• Your objective:
In the records that follow, find the line containing "Reviews (0)" and the line containing "Danube—a people whose", then transcribe both and every line between them exactly, omitting pictures.

***** Supplied entries

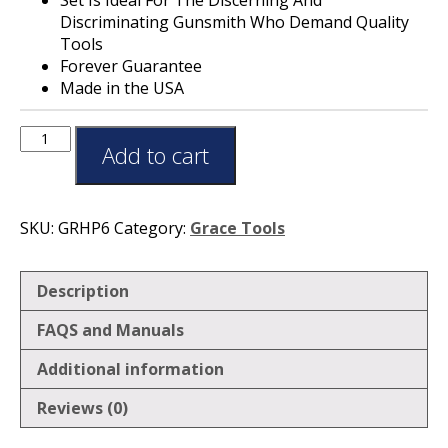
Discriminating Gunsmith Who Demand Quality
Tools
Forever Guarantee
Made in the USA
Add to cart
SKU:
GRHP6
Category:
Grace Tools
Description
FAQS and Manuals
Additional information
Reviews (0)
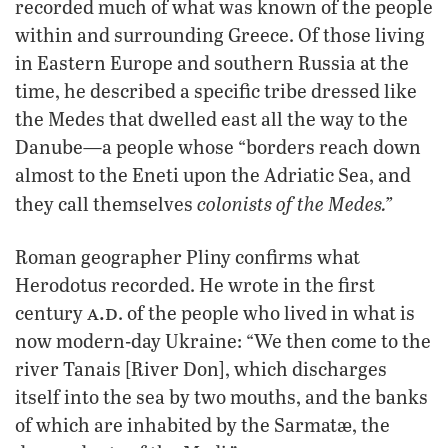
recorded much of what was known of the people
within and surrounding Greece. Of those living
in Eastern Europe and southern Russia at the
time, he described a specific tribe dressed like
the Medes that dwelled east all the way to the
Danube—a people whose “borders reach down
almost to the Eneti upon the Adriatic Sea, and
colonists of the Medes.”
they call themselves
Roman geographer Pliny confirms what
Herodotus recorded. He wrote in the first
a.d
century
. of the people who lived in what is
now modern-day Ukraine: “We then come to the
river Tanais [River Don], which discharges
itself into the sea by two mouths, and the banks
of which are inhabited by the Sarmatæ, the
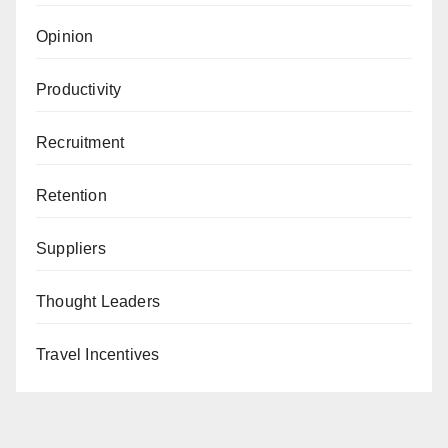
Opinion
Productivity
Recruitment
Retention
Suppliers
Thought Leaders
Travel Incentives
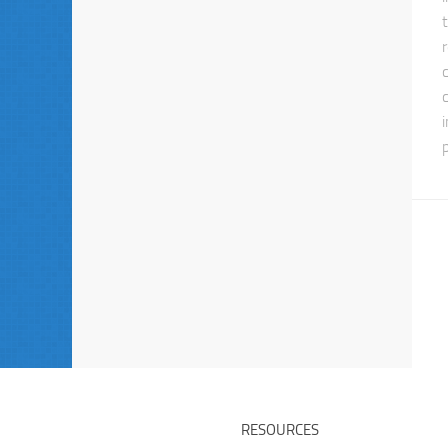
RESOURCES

**********
***** Supplied entries

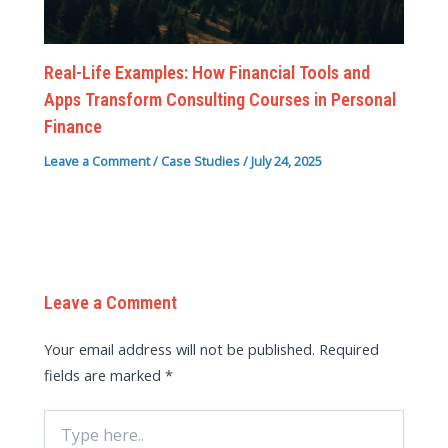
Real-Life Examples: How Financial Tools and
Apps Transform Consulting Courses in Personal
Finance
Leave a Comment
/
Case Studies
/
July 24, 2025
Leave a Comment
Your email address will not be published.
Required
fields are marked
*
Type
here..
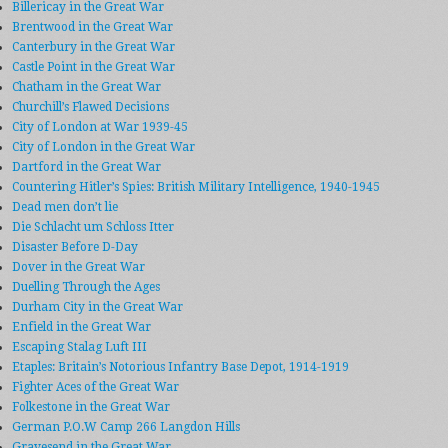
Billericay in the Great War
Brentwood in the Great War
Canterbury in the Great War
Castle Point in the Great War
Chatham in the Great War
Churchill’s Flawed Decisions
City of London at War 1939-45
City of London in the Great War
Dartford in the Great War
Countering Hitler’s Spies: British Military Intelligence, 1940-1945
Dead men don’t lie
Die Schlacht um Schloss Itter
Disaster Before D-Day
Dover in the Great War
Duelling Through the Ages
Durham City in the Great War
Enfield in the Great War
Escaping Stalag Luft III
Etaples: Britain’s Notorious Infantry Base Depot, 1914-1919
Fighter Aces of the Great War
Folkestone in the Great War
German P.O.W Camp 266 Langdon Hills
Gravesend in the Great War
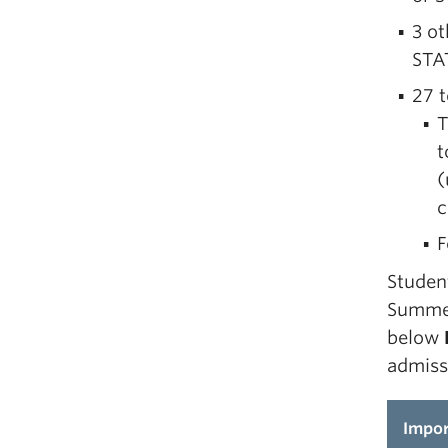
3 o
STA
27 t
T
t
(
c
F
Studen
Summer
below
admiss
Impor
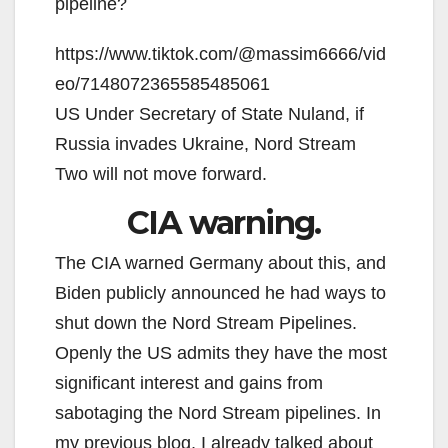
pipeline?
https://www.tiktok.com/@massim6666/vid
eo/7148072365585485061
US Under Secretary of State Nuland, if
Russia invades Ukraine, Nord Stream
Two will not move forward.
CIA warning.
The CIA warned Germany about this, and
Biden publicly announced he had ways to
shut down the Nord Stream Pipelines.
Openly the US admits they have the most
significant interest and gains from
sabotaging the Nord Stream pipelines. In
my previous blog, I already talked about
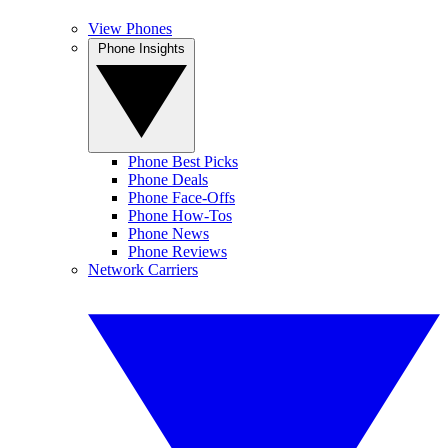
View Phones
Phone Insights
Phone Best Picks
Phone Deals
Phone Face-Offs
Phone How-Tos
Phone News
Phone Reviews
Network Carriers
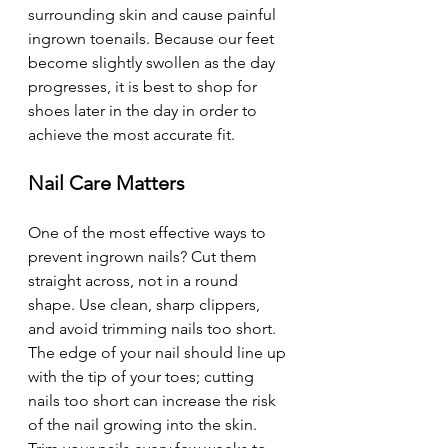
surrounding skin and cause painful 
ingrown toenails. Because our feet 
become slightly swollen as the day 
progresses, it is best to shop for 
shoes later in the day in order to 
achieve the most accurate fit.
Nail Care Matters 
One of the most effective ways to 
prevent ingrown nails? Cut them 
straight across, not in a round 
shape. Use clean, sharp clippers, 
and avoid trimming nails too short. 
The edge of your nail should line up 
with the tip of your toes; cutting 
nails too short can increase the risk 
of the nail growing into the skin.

**********
***** Supplied entries

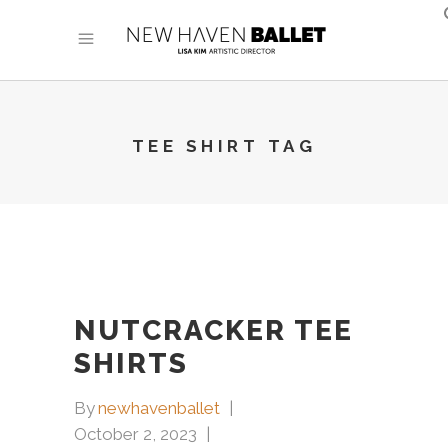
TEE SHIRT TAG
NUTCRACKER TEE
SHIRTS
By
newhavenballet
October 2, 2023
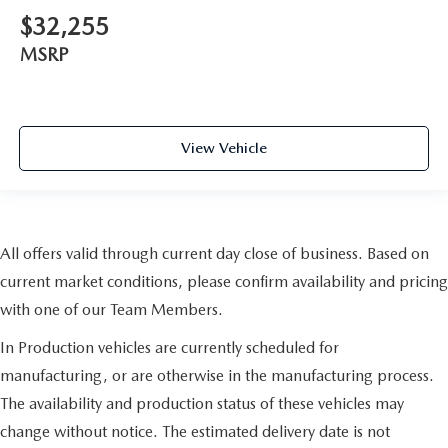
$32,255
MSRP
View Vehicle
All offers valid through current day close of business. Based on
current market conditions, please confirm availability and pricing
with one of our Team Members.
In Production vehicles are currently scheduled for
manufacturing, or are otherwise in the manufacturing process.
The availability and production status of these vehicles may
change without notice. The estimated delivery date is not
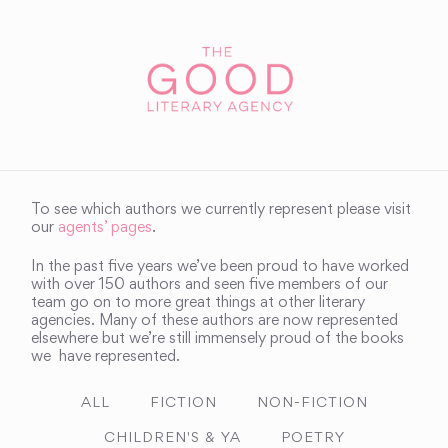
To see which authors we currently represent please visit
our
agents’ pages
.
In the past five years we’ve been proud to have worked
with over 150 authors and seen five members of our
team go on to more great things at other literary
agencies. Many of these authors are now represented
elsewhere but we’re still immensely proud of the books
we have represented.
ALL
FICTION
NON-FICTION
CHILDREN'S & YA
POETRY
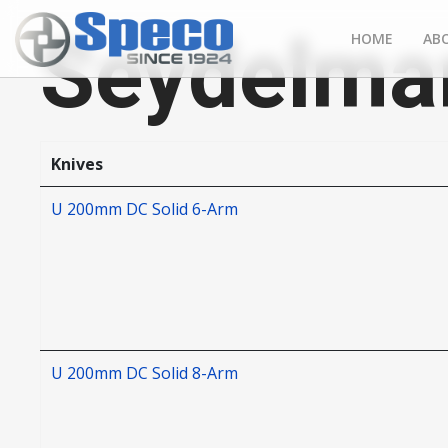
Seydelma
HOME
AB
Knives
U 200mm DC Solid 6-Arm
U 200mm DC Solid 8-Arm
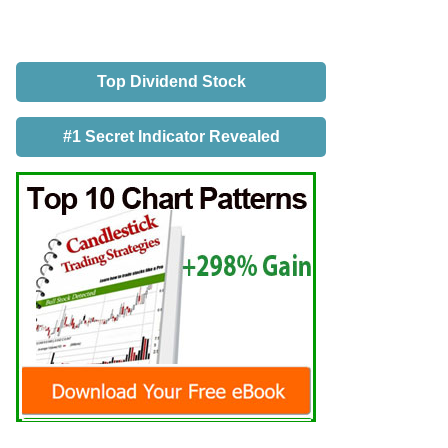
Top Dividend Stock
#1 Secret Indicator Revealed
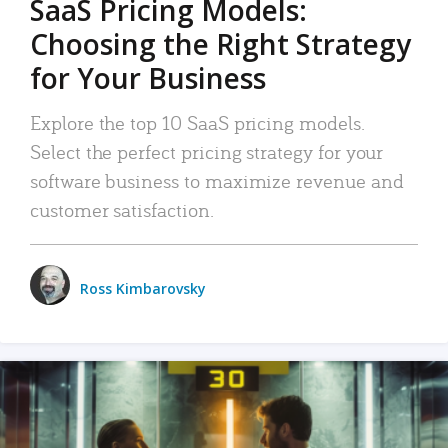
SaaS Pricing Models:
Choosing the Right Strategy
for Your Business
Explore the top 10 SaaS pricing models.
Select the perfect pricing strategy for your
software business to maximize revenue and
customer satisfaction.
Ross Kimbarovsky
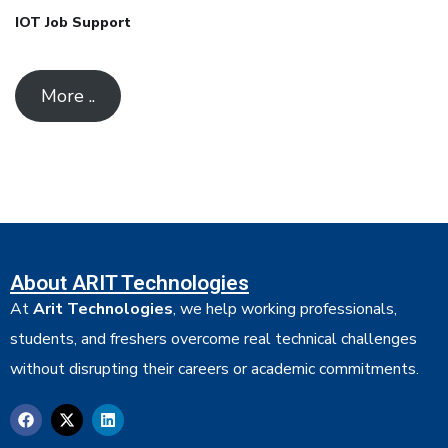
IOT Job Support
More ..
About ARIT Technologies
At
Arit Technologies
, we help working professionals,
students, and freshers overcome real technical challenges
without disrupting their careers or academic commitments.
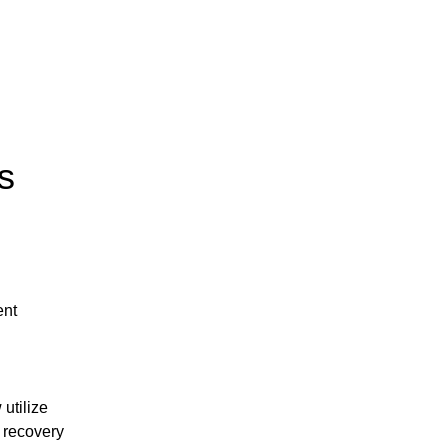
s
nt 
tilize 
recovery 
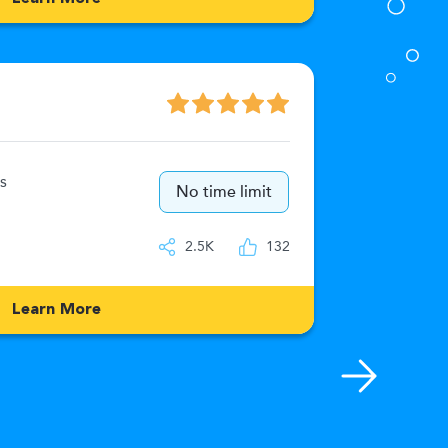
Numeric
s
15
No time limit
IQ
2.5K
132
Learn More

**********

• Exercise response:
Reviews (0)
recorded much of what was known of the people
within and surrounding Greece. Of those living
in Eastern Europe and southern Russia at the
time, he described a specific tribe dressed like
the Medes that dwelled east all the way to the
Danube—a people whose “borders reach down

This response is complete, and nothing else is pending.